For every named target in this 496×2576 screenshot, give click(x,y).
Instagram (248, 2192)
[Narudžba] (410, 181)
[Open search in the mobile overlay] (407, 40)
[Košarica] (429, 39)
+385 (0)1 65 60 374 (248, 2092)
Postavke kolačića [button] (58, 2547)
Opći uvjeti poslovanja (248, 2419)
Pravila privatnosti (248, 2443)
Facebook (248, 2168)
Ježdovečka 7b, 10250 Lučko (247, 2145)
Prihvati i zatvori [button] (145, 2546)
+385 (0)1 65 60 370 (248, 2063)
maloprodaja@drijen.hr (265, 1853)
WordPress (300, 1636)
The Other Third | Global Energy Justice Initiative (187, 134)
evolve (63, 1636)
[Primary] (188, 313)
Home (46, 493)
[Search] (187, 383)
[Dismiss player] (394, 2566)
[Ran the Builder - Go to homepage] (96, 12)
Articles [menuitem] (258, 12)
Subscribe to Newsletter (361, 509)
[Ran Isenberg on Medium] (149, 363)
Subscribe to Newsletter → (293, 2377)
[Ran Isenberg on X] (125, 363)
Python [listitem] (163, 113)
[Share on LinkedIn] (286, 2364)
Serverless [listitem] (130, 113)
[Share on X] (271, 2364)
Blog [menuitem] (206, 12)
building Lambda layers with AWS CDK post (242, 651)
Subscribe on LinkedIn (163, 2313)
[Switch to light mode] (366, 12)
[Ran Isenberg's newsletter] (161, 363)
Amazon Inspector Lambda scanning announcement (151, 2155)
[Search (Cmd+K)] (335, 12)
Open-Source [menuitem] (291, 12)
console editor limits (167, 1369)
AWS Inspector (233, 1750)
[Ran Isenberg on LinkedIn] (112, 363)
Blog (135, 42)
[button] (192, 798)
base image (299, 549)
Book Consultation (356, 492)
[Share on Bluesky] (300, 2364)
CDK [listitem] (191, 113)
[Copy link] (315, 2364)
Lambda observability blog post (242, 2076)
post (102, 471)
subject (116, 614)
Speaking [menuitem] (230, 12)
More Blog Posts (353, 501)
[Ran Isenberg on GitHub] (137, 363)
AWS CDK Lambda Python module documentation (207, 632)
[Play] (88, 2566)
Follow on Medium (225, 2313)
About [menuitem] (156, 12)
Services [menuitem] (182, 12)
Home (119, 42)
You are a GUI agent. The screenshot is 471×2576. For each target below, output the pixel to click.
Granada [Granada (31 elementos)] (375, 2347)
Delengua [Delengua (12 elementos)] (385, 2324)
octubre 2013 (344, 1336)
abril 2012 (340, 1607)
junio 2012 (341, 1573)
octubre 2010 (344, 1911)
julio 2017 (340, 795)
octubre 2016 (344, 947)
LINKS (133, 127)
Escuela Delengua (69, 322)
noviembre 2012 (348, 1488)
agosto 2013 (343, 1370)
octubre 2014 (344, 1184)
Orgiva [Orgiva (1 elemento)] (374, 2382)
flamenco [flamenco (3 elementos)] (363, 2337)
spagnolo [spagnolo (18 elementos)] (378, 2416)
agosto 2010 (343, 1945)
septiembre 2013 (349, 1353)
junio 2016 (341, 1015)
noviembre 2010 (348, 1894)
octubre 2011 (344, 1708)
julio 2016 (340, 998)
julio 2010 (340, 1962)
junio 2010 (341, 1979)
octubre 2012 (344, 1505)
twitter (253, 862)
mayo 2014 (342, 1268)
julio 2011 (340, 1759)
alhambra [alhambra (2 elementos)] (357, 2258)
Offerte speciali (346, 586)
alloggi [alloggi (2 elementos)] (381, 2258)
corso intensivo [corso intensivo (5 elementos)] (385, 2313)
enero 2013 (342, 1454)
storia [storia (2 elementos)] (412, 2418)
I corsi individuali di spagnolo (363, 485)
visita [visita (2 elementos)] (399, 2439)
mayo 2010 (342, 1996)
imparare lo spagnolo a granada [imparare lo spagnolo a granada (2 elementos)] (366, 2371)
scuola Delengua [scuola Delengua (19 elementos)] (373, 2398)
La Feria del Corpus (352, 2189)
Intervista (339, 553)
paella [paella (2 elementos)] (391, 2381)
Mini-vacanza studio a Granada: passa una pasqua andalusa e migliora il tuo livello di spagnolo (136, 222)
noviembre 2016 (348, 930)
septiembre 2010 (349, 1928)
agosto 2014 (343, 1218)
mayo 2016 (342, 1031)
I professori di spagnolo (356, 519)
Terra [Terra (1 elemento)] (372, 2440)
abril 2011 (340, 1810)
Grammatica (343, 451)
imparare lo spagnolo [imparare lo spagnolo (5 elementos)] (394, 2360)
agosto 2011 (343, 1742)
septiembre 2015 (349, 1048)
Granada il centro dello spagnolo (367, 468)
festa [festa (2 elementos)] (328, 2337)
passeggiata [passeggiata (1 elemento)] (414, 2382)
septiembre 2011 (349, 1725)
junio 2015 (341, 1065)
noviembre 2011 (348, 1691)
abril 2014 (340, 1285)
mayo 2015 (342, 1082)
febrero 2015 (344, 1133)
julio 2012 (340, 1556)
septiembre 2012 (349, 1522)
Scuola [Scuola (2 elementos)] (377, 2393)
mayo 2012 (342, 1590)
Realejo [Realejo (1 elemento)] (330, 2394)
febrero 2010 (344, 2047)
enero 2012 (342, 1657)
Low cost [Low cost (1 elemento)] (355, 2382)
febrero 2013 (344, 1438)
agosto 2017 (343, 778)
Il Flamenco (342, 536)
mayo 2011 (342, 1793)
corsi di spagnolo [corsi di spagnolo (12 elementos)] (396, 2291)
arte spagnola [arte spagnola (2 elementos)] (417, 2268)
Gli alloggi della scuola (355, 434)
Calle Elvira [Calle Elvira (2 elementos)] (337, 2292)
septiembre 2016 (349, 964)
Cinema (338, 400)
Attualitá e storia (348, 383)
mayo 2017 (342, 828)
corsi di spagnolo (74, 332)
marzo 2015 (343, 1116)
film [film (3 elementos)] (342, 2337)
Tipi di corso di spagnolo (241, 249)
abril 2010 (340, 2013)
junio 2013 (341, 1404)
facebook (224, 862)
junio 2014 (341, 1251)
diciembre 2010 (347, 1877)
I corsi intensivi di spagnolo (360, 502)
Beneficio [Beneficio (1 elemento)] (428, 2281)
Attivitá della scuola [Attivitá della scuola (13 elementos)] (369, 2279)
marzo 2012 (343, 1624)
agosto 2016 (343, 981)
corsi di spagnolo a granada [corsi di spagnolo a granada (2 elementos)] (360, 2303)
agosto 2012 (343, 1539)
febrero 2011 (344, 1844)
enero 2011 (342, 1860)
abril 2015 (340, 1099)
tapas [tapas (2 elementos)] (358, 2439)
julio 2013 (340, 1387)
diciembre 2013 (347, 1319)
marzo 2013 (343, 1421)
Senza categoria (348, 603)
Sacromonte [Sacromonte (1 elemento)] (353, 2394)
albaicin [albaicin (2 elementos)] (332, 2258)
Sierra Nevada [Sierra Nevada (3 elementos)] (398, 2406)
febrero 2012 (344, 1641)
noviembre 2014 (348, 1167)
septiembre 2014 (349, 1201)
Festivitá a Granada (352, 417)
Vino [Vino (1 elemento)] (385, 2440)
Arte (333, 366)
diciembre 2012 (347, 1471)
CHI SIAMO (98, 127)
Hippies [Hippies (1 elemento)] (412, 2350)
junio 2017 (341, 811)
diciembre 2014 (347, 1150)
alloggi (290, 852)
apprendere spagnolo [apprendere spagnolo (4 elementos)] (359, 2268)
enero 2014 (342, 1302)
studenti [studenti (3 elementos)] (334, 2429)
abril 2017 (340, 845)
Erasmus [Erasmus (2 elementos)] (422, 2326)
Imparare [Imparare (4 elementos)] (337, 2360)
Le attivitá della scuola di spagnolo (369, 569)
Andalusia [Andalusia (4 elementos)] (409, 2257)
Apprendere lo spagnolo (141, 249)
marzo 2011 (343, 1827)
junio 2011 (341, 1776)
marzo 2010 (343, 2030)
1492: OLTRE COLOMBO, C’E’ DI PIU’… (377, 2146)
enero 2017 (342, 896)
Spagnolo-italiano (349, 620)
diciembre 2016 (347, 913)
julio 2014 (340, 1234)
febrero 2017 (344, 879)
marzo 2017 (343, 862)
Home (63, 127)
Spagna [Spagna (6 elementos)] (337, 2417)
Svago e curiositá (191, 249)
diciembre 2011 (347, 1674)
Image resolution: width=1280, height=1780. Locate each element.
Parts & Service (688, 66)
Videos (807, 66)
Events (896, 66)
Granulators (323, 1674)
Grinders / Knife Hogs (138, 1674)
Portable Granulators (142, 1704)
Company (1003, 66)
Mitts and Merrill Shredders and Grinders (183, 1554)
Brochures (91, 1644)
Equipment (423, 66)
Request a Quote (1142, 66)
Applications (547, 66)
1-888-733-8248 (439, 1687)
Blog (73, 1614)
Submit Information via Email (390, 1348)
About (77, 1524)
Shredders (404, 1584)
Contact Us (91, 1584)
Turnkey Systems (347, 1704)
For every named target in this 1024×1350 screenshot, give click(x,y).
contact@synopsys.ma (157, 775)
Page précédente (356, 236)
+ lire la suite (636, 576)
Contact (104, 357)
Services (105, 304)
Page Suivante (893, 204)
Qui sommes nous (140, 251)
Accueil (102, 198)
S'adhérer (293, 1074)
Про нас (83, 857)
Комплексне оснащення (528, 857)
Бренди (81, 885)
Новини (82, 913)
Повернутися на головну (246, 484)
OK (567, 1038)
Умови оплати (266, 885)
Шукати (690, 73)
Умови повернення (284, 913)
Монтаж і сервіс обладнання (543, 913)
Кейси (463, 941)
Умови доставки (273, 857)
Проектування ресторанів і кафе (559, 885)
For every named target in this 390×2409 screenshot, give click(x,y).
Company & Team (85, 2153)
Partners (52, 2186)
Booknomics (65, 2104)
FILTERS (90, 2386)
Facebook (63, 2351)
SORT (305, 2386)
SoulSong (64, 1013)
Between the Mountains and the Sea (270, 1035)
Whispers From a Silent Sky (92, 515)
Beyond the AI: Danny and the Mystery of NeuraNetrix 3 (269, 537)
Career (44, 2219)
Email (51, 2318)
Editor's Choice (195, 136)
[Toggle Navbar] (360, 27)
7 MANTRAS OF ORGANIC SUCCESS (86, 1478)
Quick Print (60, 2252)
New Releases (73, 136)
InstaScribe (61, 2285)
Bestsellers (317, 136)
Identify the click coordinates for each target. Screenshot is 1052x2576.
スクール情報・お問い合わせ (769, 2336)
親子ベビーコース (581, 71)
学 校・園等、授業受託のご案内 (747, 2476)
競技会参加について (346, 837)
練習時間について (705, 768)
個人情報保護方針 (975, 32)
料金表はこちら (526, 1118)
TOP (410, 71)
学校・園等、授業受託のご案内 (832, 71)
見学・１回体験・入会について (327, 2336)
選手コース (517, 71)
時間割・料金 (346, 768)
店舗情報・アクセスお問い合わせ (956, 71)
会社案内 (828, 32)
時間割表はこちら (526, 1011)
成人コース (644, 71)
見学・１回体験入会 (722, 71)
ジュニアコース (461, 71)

> **Exercise prompt**: Read the entries above and find each line holding the word "marzo". Copy it out.

> **Written response**:
marzo 2015 (343, 1116)
marzo 2012 (343, 1624)
marzo 2013 (343, 1421)
marzo 2011 (343, 1827)
marzo 2010 (343, 2030)
marzo 2017 (343, 862)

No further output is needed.